Brück, T, M Di Maio and S Miaari (2019), “Learning the Hard Way: The Impact of Violent Conflict on Students’ Academic Achievements”, Journal of the European Economic Association 17 (5): 1502-1537.
Danish Trademark Development Agency (2022), Labor market profile UkraineCopenhagen, 41 p.
Frattini, T and I Solmone (2022), “Labor Market Difficulties for Migrant Women”, VoxEU.org, 30 March.
Gatskova, K. (2021), “Gender Wage Gap and Gender Attitudes in Ukraine”, T. Karabuchuk, K. Kumo, K. Gatskova and E. Skoglund (ed.), Gendering post-Soviet space. Values in population, labor market and empirical research, Springer, p. 181-194.
Haidinger, B (2008), “The Situation in the Family: Labor and the Gender Division of the Transnational Household Organization – The Case of the Ukrainians in Austria”, Chapter 9, Immigration and Domestic Work: A European Perspective on a Global Theme, Routledge, London.
Heidinger, B (2013), Being a housewife for two countries, Verlag Westfälisches DampfbootMunster, 289 p.

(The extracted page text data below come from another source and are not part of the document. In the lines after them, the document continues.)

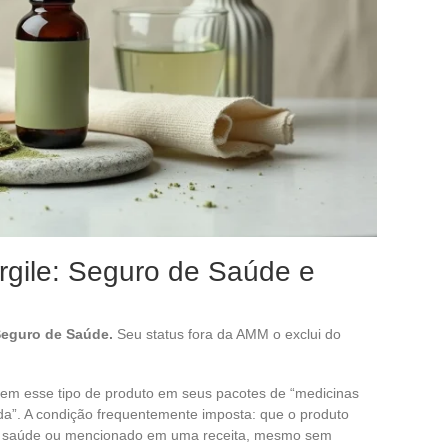
gile: Seguro de Saúde e
Seguro de Saúde.
Seu status fora da AMM o exclui do
luem esse tipo de produto em seus pacotes de “medicinas
da”. A condição frequentemente imposta: que o produto
de saúde ou mencionado em uma receita, mesmo sem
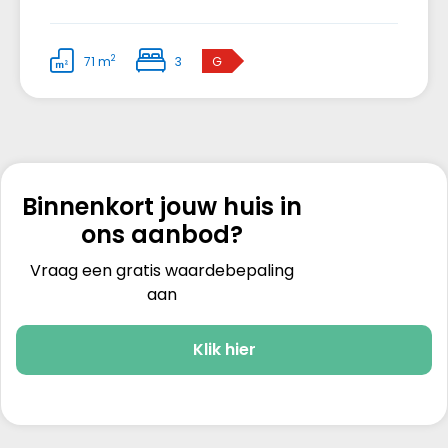
2
71 m
3
G
Binnenkort jouw huis in
ons aanbod?
Vraag een gratis waardebepaling
aan
Klik hier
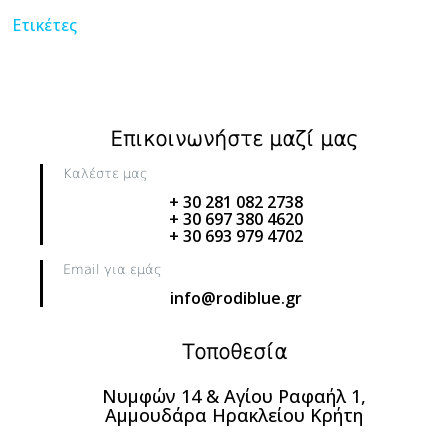
Ετικέτες
Επικοινωνήστε μαζί μας
Καλέστε μας
+ 30 281 082 2738
+ 30 697 380 4620
+ 30 693 979 4702
Email για εμάς
info@rodiblue.gr
Τοποθεσία
Νυμφών 14 & Αγίου Ραφαήλ 1,
Αμμουδάρα Ηρακλείου Κρήτη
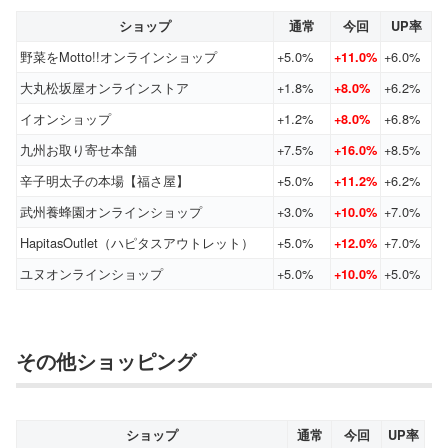
ショップ
通常
今回
UP率
野菜をMotto!!オンラインショップ
+5.0%
+6.0%
+11.0%
大丸松坂屋オンラインストア
+1.8%
+6.2%
+8.0%
イオンショップ
+1.2%
+6.8%
+8.0%
九州お取り寄せ本舗
+7.5%
+8.5%
+16.0%
辛子明太子の本場【福さ屋】
+5.0%
+6.2%
+11.2%
武州養蜂園オンラインショップ
+3.0%
+7.0%
+10.0%
HapitasOutlet（ハピタスアウトレット）
+5.0%
+7.0%
+12.0%
ユヌオンラインショップ
+5.0%
+5.0%
+10.0%
その他ショッピング
ショップ
通常
今回
UP率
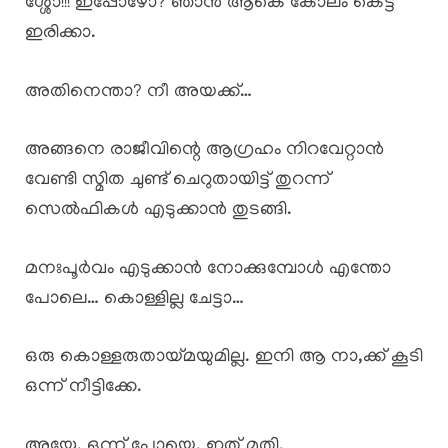
ശ്ശോ!!! ഇപ്പോഴോ? ഞാൻ ആകെ കോലം കെട്ട്
ഇരിക്കാ.
അതിനെന്താ? നീ അയക്ക്…
അങ്ങനെ രാജീവിന്റെ ആഗ്രഹം നിറവേറ്റാൻ
വേണ്ടി സ്മിത ചുണ്ട് ചെറുതായിട്ട് തുറന്ന്
സെൽഫികൾ എടുക്കാൻ തുടങ്ങി.
മനഃപൂർവം എടുക്കാൻ നോക്കുമ്പോൾ എന്തോ
പോലെ… കൊള്ളില്ല ചേട്ടാ…
ഒരു കൊള്ളരുതായ്മയുമില്ല. ഇനി ആ നാ,ക്ക് കൂടി
ഒന്ന് നീട്ടിക്കേ.
അയ്യേ. ഒന്ന് പോയെ. ഇത് മതി.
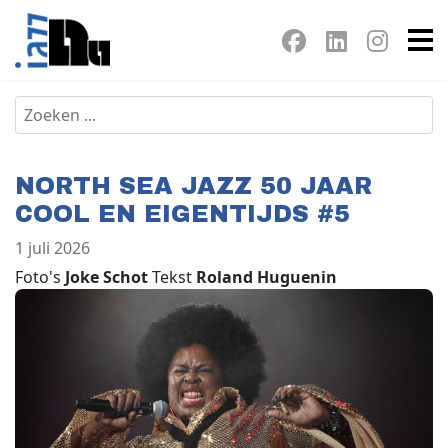
NORTH SEA JAZZ 50 JAAR
COOL EN EIGENTIJDS #5
1 juli 2026
Foto's
Joke Schot
Tekst
Roland Huguenin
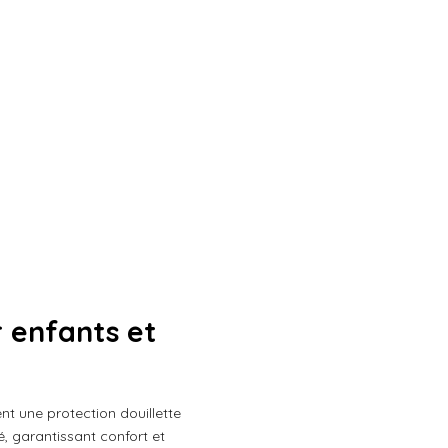
r enfants et
nt une protection douillette
, garantissant confort et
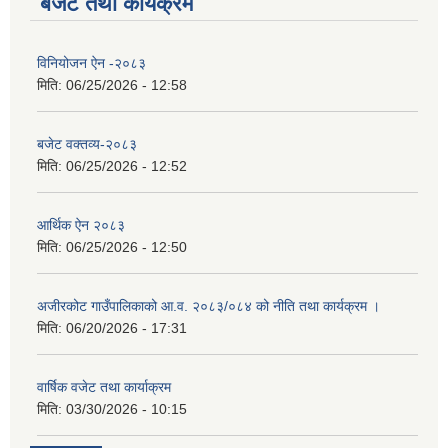
बजेट तथा कार्यक्रम
विनियोजन ऐन -२०८३
मिति:
06/25/2026 - 12:58
बजेट वक्तव्य-२०८३
मिति:
06/25/2026 - 12:52
आर्थिक ऐन २०८३
मिति:
06/25/2026 - 12:50
अजीरकोट गाउँपालिकाको आ.व. २०८३/०८४ को नीति तथा कार्यक्रम ।
मिति:
06/20/2026 - 17:31
वार्षिक वजेट तथा कार्याक्रम
मिति:
03/30/2026 - 10:15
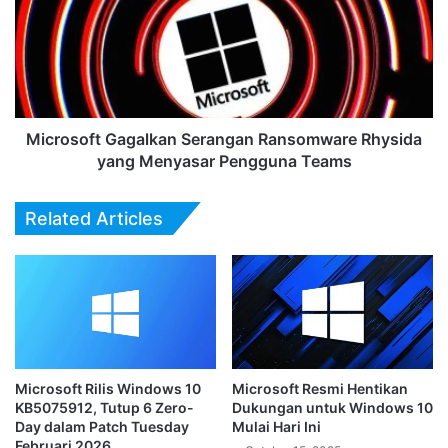
Ransomware
Rhysida
yang
Menyasar
Pengguna
Teams
Microsoft Gagalkan Serangan Ransomware Rhysida
yang Menyasar Pengguna Teams
Related Articles
Microsoft Rilis Windows 10
Microsoft Resmi Hentikan
KB5075912, Tutup 6 Zero-
Dukungan untuk Windows 10
Day dalam Patch Tuesday
Mulai Hari Ini
Februari 2026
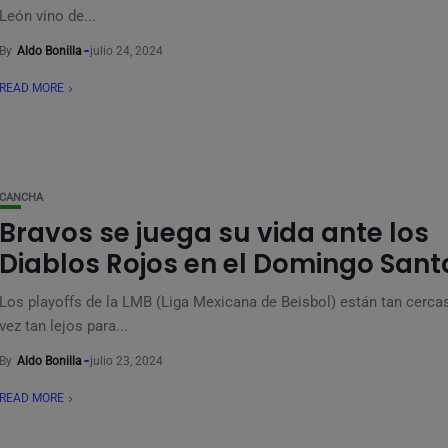
León vino de...
By
Aldo Bonilla
julio 24, 2024
READ MORE
CANCHA
Bravos se juega su vida ante los
Diablos Rojos en el Domingo San
Los playoffs de la LMB (Liga Mexicana de Beisbol) están tan cercas
vez tan lejos para...
By
Aldo Bonilla
julio 23, 2024
READ MORE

Justino, P. L. Marinella and P. Salardi (2014), “Short- and Long-Term Effects of Violence on Education: The Case of Timur Lest”, World Bank Economic Review 28: 320–353.
Klugman, J (2022), Gender Dimensions of Forced Displacement: A Synthesis of New ResearchWorld Bank, Washington DC.

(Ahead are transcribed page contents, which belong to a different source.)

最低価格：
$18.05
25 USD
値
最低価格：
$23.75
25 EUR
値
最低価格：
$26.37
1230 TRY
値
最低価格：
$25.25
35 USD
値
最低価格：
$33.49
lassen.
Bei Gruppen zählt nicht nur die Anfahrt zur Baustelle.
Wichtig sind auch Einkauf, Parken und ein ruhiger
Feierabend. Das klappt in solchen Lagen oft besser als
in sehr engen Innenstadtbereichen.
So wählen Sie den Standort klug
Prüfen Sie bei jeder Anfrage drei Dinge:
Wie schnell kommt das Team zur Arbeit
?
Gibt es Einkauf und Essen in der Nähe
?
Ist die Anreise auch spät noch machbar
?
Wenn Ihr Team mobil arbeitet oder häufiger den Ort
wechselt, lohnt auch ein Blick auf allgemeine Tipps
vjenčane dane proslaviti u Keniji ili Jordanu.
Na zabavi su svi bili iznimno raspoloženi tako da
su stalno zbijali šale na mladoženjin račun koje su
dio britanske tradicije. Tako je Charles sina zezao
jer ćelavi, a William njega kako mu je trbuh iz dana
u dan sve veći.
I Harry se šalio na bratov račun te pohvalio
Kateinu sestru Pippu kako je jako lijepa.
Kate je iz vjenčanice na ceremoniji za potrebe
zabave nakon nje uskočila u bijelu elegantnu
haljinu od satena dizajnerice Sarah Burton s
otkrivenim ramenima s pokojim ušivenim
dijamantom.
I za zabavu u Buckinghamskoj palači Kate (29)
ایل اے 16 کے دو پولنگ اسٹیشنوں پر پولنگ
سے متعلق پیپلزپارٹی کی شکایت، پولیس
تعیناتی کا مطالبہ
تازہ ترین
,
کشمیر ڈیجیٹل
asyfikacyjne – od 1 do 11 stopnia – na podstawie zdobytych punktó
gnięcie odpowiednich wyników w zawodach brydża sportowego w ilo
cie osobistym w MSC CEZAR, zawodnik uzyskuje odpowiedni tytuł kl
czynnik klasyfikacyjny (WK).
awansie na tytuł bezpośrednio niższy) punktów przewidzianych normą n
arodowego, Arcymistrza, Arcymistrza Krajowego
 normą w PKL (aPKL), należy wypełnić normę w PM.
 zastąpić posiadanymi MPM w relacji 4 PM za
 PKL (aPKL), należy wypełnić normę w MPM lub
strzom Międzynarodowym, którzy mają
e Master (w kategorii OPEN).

Kuntsevych, I (2017), “Remittances to Ukraine using Household Data”, CERGE-EI Working Paper Series No. 590.
Pieńkowski, J (2020), “The Impact of Labor Migration on the Ukrainian Economy”, European Economic Discussion Paper 123, European Commission, Brussels.
Rehan, E and E Johnson Sirleaf (2002), Women, War, Peace: Independent Experts Assess the Impact of Armed Conflict on Women and the Role of Women in PeacebuildingNew York: Unifame.
Tyldum, G (2015), “Understanding Women’s Immigration in the Light of a Welcome Divorce, Limited Access to Divorce”, Nordic Journal of Migration Research 5 (3): 135-142.
1 study on Syrian refugees in Jordan similarly reports that gender conventions among the beneficiaries of cash transfers have been “reversed”. Women beneficiaries feel more independent, self-reliant and able to express their needs. However, men feel depressed and helpless. In some cases, focus group discussions suggest that, instead of improving collective decision-making, cash transfers apply the single control of transfers to some men to restore their socially recognized role as household providers (Klugman 2022).